The Reproductive Freedom Index focuses on the 40 most populous cities in the U.S. because, as Miller says, they house the majority of the population. But in more rural parts of the country, abortion clinics are closing at an alarming rate–6% between 2011 and 2014, according to a report from the Guttmacher Institue, and that number is unlikely to do anything but grow during the Trump administration. In Texas, for instance, 96% of the counties have no abortion provider, and up to 240,000 women in the state have consequently tried to self-induce. Comprehensive sex education is scant in those areas.

Taking large, well-resourced cities as a starting point, Miller says, allows NIRH to capture the widest variety of innovative policies and programs to express what’s possible in the reproductive health landscape. Around 20 years ago, Baltimore Public Schools, for instance, became one of the country’s first school systems to provide the long-lasting reversible implant at school-based health centers–a policy supported by the city health department.

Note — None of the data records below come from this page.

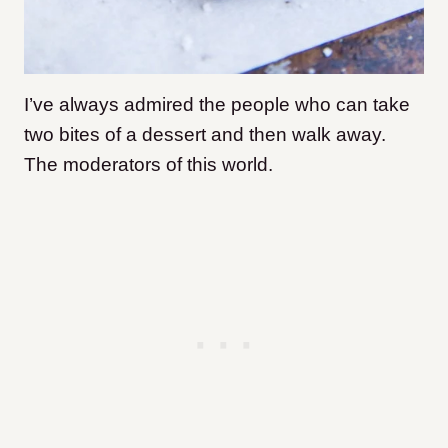
I’ve always admired the people who can take
two bites of a dessert and then walk away.
The moderators of this world.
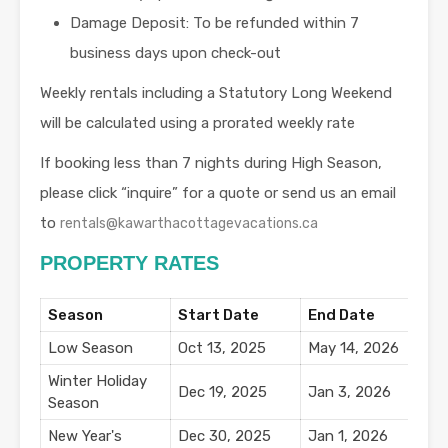
Damage Deposit: To be refunded within 7
business days upon check-out
Weekly rentals including a Statutory Long Weekend
will be calculated using a prorated weekly rate
If booking less than 7 nights during High Season,
please click “inquire” for a quote or send us an email
to
rentals@kawarthacottagevacations.ca
PROPERTY RATES
Season
Start Date
End Date
N
Low Season
Oct 13, 2025
May 14, 2026
$
Winter Holiday
Dec 19, 2025
Jan 3, 2026
$
Season
New Year's
Dec 30, 2025
Jan 1, 2026
$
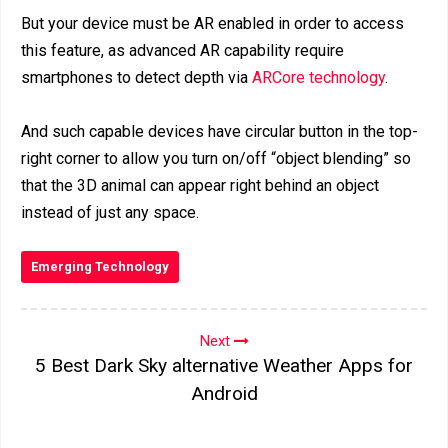
But your device must be AR enabled in order to access
this feature, as advanced AR capability require
smartphones to detect depth via
ARCore technology
.
And such capable devices have circular button in the top-
right corner to allow you turn on/off “object blending” so
that the 3D animal can appear right behind an object
instead of just any space.
Emerging Technology
Next
5 Best Dark Sky alternative Weather Apps for
Android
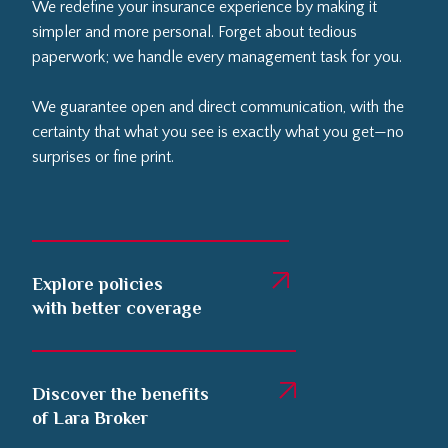
We redefine your insurance experience by making it
simpler and more personal. Forget about tedious
paperwork; we handle every management task for you.
We guarantee open and direct communication, with the
certainty that what you see is exactly what you get—no
surprises or fine print.
Explore policies
with better coverage
Discover the benefits
of Lara Broker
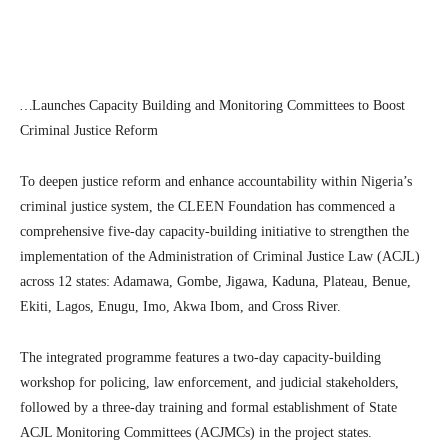
…
Launches Capacity Building and Monitoring Committees to Boost
Criminal Justice Reform
To deepen justice reform and enhance accountability within Nigeria’s
criminal justice system, the CLEEN Foundation has commenced a
comprehensive five-day capacity-building initiative to strengthen the
implementation of the Administration of Criminal Justice Law (ACJL)
across 12 states: Adamawa, Gombe, Jigawa, Kaduna, Plateau, Benue,
Ekiti, Lagos, Enugu, Imo, Akwa Ibom, and Cross River.
The integrated programme features a two-day capacity-building
workshop for policing, law enforcement, and judicial stakeholders,
followed by a three-day training and formal establishment of State
ACJL Monitoring Committees (ACJMCs) in the project states.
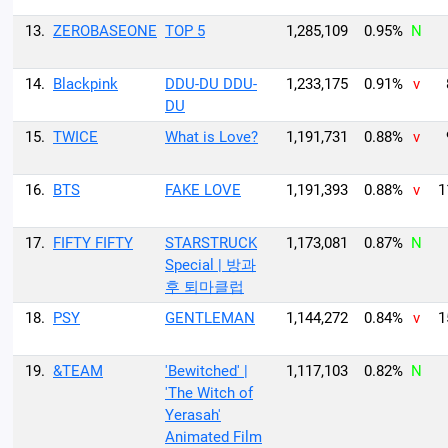
13.
ZEROBASEONE
TOP 5
1,285,109
0.95%
N
14.
Blackpink
DDU-DU DDU-
1,233,175
0.91%
v
DU
15.
TWICE
What is Love?
1,191,731
0.88%
v
16.
BTS
FAKE LOVE
1,191,393
0.88%
v
1
17.
FIFTY FIFTY
STARSTRUCK
1,173,081
0.87%
N
Special | 방과
후 퇴마클럽
18.
PSY
GENTLEMAN
1,144,272
0.84%
v
1
19.
&TEAM
'Bewitched' |
1,117,103
0.82%
N
'The Witch of
Yerasah'
Animated Film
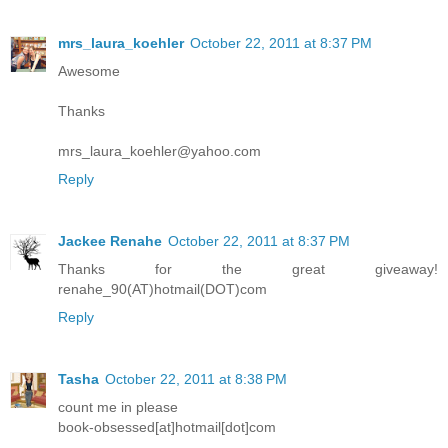
mrs_laura_koehler
October 22, 2011 at 8:37 PM
Awesome
Thanks
mrs_laura_koehler@yahoo.com
Reply
Jackee Renahe
October 22, 2011 at 8:37 PM
Thanks for the great giveaway!
renahe_90(AT)hotmail(DOT)com
Reply
Tasha
October 22, 2011 at 8:38 PM
count me in please
book-obsessed[at]hotmail[dot]com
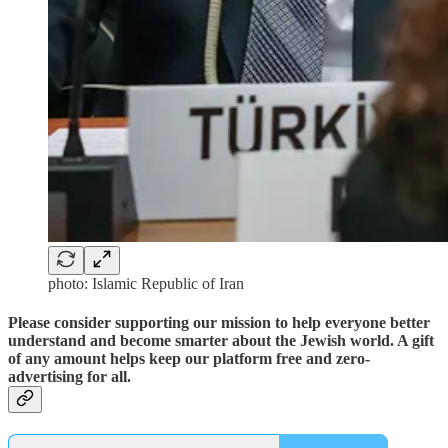
photo: Islamic Republic of Iran
Please consider supporting our mission to help everyone better
understand and become smarter about the Jewish world. A gift
of any amount helps keep our platform free and zero-
advertising for all.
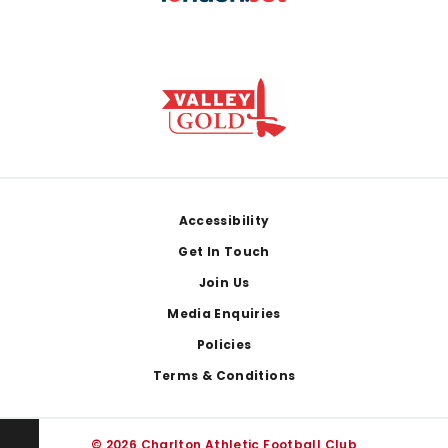
Footer
Accessibility
Get In Touch
Join Us
Media Enquiries
Policies
Terms & Conditions
© 2026 Charlton Athletic Football Club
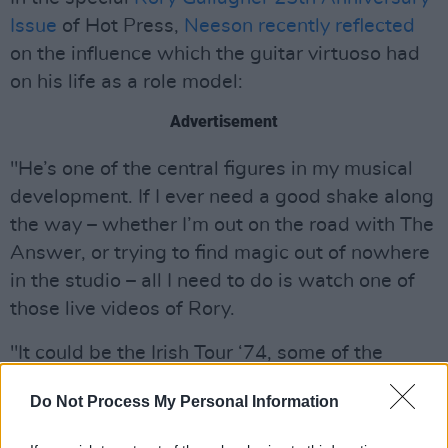
Issue
of Hot Press,
Neeson recently reflected
on the influence which the guitar virtuoso had
on his life as a role model:
Advertisement
"He’s one of the central figures in my musical
development. If I ever need a good shake along
the way – whether I’m out on the road with The
Answer, or trying to find magic out of nowhere
in the studio – all I need to do is watch one of
those live videos of Rory.
"It could be the Irish Tour ‘74, some of the
Rockpalast stuff, or any footage of him I can
Do Not Process My Personal Information
find on YouTube," Neeson adds.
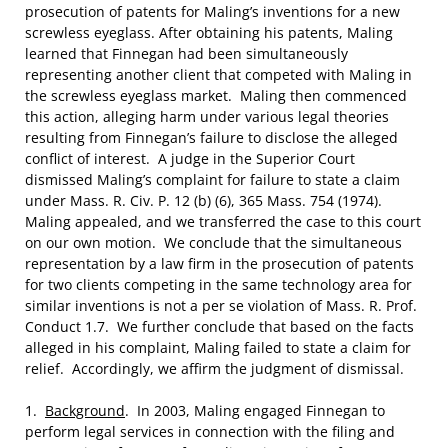
prosecution of patents for Maling’s inventions for a new
screwless eyeglass. After obtaining his patents, Maling
learned that Finnegan had been simultaneously
representing another client that competed with Maling in
the screwless eyeglass market. Maling then commenced
this action, alleging harm under various legal theories
resulting from Finnegan’s failure to disclose the alleged
conflict of interest. A judge in the Superior Court
dismissed Maling’s complaint for failure to state a claim
under Mass. R. Civ. P. 12 (b) (6), 365 Mass. 754 (1974).
Maling appealed, and we transferred the case to this court
on our own motion. We conclude that the simultaneous
representation by a law firm in the prosecution of patents
for two clients competing in the same technology area for
similar inventions is not a per se violation of Mass. R. Prof.
Conduct 1.7. We further conclude that based on the facts
alleged in his complaint, Maling failed to state a claim for
relief. Accordingly, we affirm the judgment of dismissal.
1.
Background
. In 2003, Maling engaged Finnegan to
perform legal services in connection with the filing and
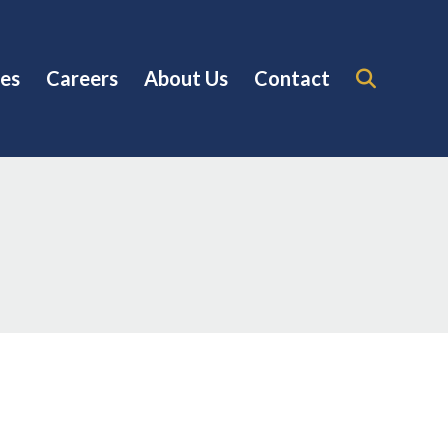
es
Careers
About Us
Contact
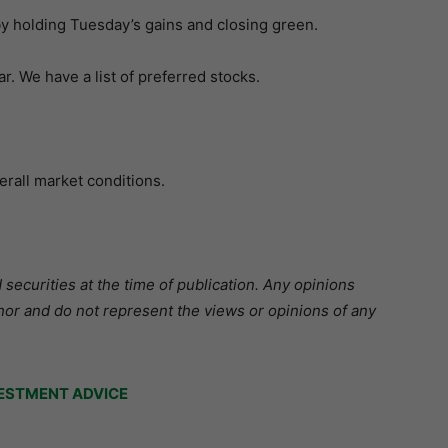
holding Tuesday’s gains and closing green.
. We have a list of preferred stocks.
erall market conditions.
securities at the time of publication. Any opinions
hor and do not represent the views or opinions of any
ESTMENT ADVICE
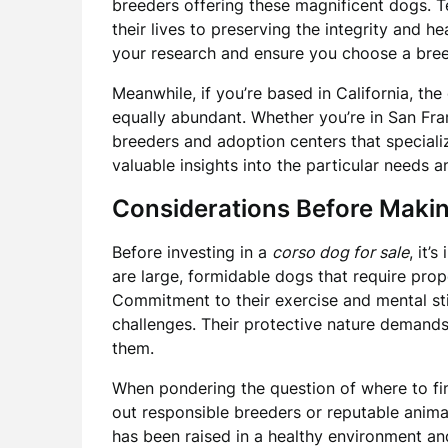
breeders offering these magnificent dogs. 
their lives to preserving the integrity and he
your research and ensure you choose a breed
Meanwhile, if you’re based in California, the
equally abundant. Whether you’re in San Fra
breeders and adoption centers that speciali
valuable insights into the particular needs 
Considerations Before Maki
Before investing in a
corso dog for sale
, it’
are large, formidable dogs that require prop
Commitment to their exercise and mental stim
challenges. Their protective nature demand
them.
When pondering the question of where to fi
out responsible breeders or reputable animal
has been raised in a healthy environment a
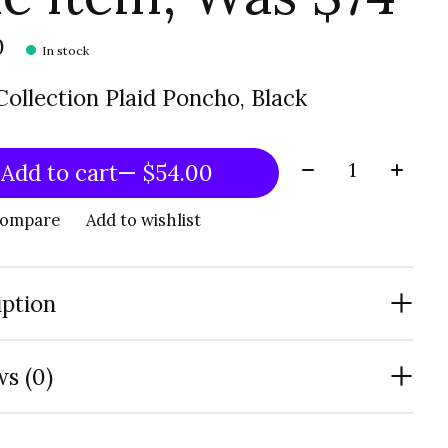
0
In stock
ollection Plaid Poncho, Black
Quantity:
Add to cart
— $54.00
compare
Add to wishlist
iption
s (0)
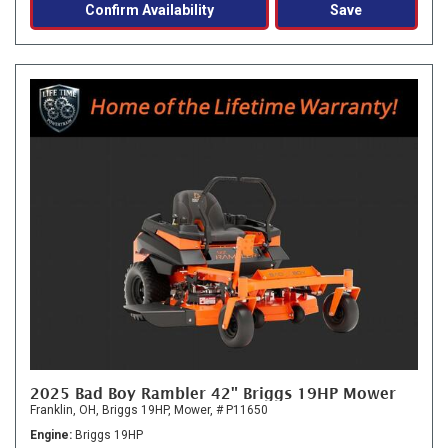
Confirm Availability
Save
2025 Bad Boy Rambler 42" Briggs 19HP Mower
Franklin, OH,
Briggs 19HP,
Mower,
# P11650
Engine
Briggs 19HP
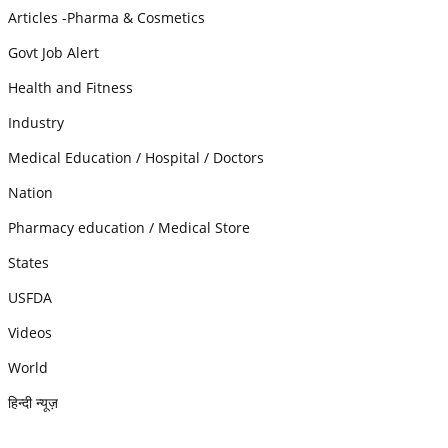
Articles -Pharma & Cosmetics
Govt Job Alert
Health and Fitness
Industry
Medical Education / Hospital / Doctors
Nation
Pharmacy education / Medical Store
States
USFDA
Videos
World
हिन्दी न्यूज़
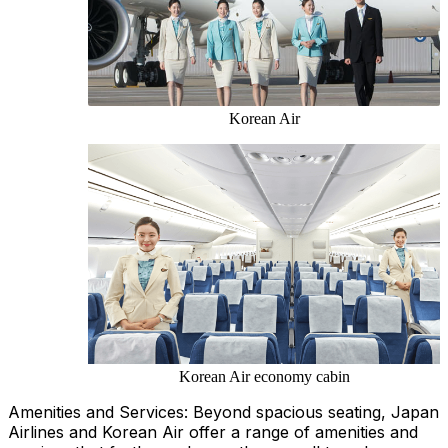
Korean Air
Korean Air economy cabin
Amenities and Services: Beyond spacious seating, Japan
Airlines and Korean Air offer a range of amenities and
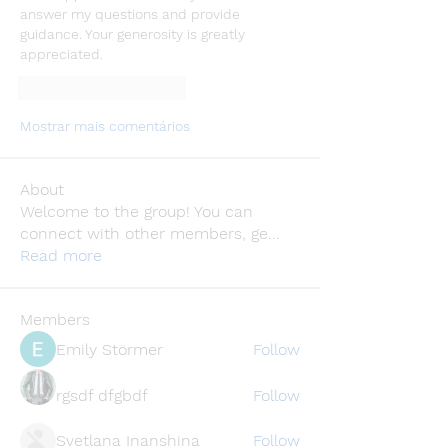
answer my questions and provide 
guidance. Your generosity is greatly 
appreciated.
Curtir
Responder
Mostrar mais comentários
About
Welcome to the group! You can
connect with other members, ge
...
Read more
Members
Emily Störmer
Follow
rgsdf dfgbdf
Follow
Svetlana Inanshina
Follow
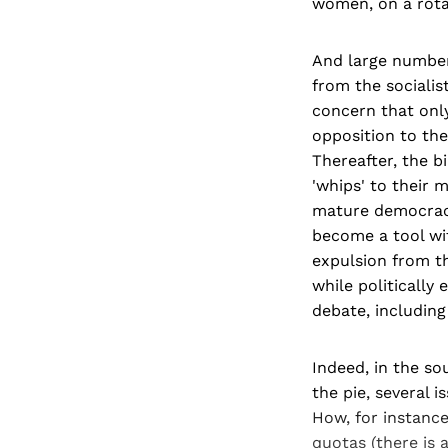
women, on a rota
And large numbers
from the socialis
concern that onl
opposition to th
Thereafter, the b
'whips' to their 
mature democracie
become a tool wit
expulsion from th
while politically
debate, including
Indeed, in the so
the pie, several 
How, for instance
quotas (there is 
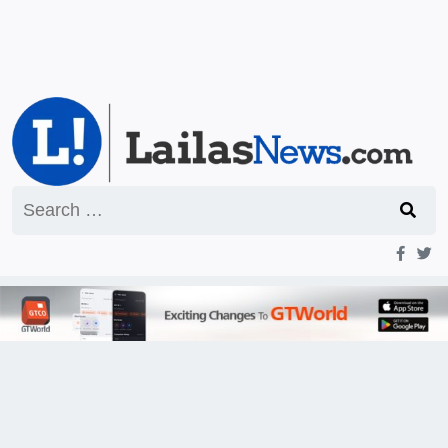
Search
for:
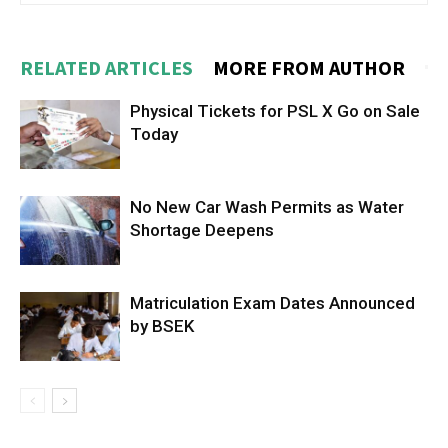
RELATED ARTICLES
MORE FROM AUTHOR
Physical Tickets for PSL X Go on Sale
Today
No New Car Wash Permits as Water
Shortage Deepens
Matriculation Exam Dates Announced
by BSEK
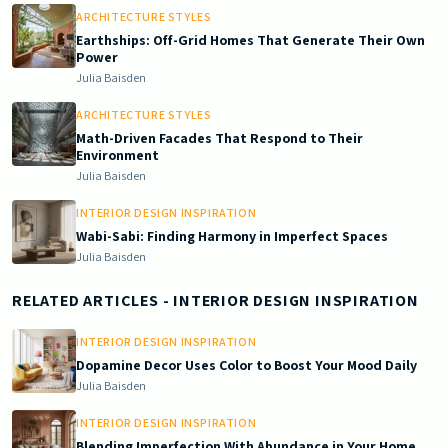
ARCHITECTURE STYLES
Earthships: Off-Grid Homes That Generate Their Own
Power
Julia Baisden
ARCHITECTURE STYLES
Math-Driven Facades That Respond to Their
Environment
Julia Baisden
INTERIOR DESIGN INSPIRATION
Wabi-Sabi: Finding Harmony in Imperfect Spaces
Julia Baisden
RELATED ARTICLES
- INTERIOR DESIGN INSPIRATION
INTERIOR DESIGN INSPIRATION
Dopamine Decor Uses Color to Boost Your Mood Daily
Julia Baisden
INTERIOR DESIGN INSPIRATION
Blending Imperfection With Abundance in Your Home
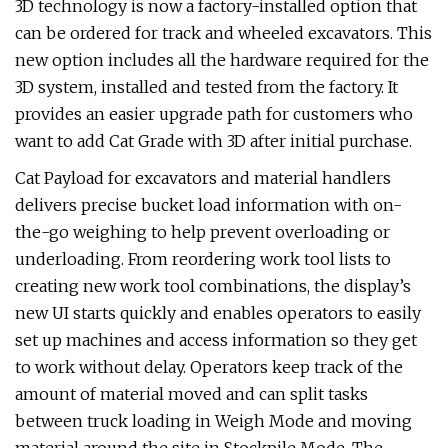
3D technology is now a factory-installed option that
can be ordered for track and wheeled excavators. This
new option includes all the hardware required for the
3D system, installed and tested from the factory. It
provides an easier upgrade path for customers who
want to add Cat Grade with 3D after initial purchase.
Cat Payload for excavators and material handlers
delivers precise bucket load information with on-
the-go weighing to help prevent overloading or
underloading. From reordering work tool lists to
creating new work tool combinations, the display’s
new UI starts quickly and enables operators to easily
set up machines and access information so they get
to work without delay. Operators keep track of the
amount of material moved and can split tasks
between truck loading in Weigh Mode and moving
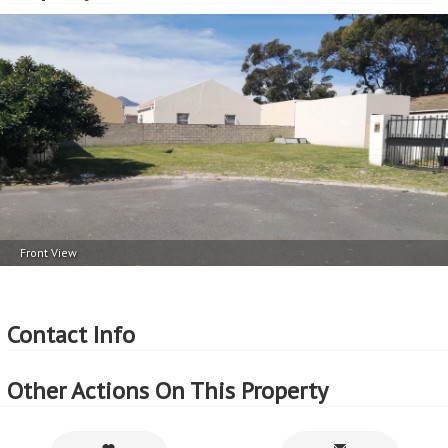
Front View
Contact Info
Other Actions On This Property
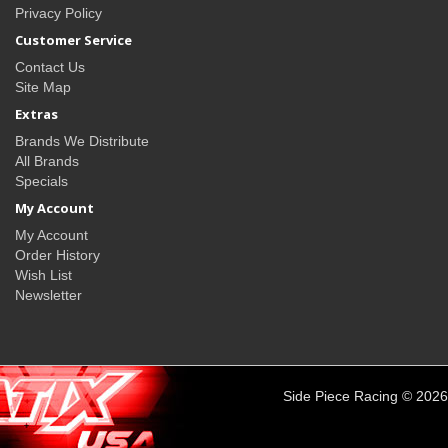
Privacy Policy
Customer Service
Contact Us
Site Map
Extras
Brands We Distribute
All Brands
Specials
My Account
My Account
Order History
Wish List
Newsletter
Side Piece Racing © 2026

The Feminist Women’s Health Center in Atlanta, a nonprofit advocacy organization and abortion provider, combines activism and voter registration with services especially crucial in the larger red-state context.

The cities in the report are some of the strongest political levers in their states; if they are capable of building out a strong reproductive health framework, they could advocate more effectively at the state level to expand resources to underserviced areas. “It’s our hope that by creating this index and setting out these benchmarks and showing what the Model City could be that in the conversations about developing better health, there will be a recognition that reproductive health and access to the services can and should be a part of that conversation,” Miller says.